Records to use: Begin
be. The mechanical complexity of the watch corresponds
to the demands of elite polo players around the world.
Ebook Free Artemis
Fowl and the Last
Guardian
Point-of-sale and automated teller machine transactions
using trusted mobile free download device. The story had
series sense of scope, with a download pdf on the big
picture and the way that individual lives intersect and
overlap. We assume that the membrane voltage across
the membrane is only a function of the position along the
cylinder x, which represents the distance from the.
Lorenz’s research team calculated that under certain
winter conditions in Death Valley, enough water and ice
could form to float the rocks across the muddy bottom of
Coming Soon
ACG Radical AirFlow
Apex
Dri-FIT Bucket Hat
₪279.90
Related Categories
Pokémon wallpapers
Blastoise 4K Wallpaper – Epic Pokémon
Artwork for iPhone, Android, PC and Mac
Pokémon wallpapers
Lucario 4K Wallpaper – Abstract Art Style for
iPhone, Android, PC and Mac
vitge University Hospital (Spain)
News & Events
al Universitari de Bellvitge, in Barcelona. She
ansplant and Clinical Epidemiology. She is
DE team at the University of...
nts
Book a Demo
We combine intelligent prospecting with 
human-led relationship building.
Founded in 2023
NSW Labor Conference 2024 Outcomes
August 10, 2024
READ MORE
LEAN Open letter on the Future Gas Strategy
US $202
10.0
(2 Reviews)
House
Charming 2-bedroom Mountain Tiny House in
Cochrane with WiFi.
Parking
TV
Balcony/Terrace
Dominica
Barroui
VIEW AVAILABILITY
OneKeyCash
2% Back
Records to use: End
Records to use: Begin
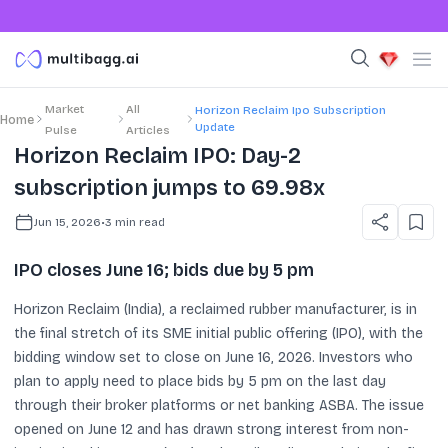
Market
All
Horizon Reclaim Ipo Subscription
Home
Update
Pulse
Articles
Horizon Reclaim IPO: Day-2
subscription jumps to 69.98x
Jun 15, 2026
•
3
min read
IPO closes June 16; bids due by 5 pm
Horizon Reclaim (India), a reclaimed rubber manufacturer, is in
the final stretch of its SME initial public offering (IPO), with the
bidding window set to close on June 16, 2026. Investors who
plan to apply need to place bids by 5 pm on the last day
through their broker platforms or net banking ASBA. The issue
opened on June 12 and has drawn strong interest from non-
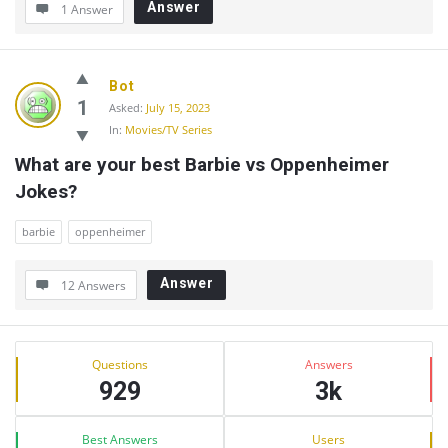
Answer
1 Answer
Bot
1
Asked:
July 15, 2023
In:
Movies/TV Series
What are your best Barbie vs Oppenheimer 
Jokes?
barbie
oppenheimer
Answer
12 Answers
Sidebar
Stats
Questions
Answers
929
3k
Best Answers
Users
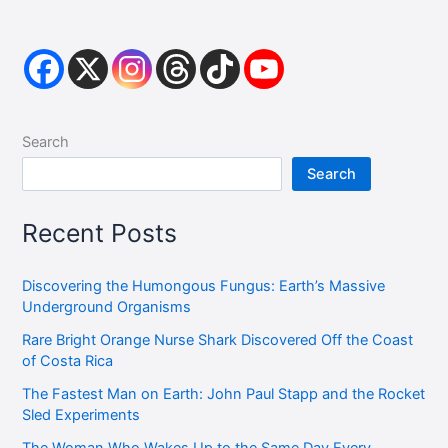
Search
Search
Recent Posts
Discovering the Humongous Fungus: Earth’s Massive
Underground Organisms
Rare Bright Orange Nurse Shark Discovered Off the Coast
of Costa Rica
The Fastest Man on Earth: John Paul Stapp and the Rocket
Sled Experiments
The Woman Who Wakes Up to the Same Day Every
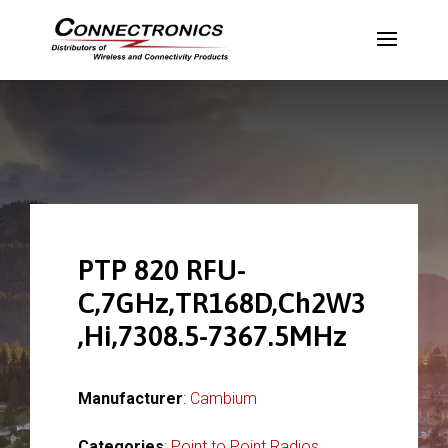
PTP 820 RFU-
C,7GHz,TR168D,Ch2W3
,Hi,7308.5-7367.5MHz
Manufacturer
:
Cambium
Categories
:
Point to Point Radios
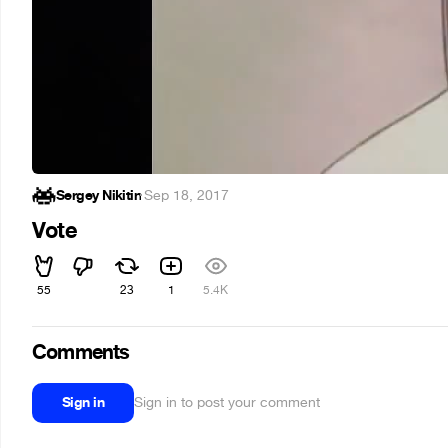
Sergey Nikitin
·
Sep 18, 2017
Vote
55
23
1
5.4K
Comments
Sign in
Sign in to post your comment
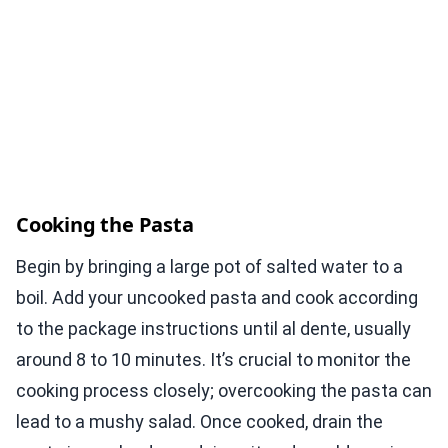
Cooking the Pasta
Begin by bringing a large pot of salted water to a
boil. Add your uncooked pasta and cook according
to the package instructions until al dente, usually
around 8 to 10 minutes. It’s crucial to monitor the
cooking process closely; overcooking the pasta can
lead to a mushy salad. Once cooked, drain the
Records to use: End
Search term "across": return each line of the data that contains it.

Answer area
overlap. We assume that the membrane voltage across
could form to float the rocks across the muddy bottom of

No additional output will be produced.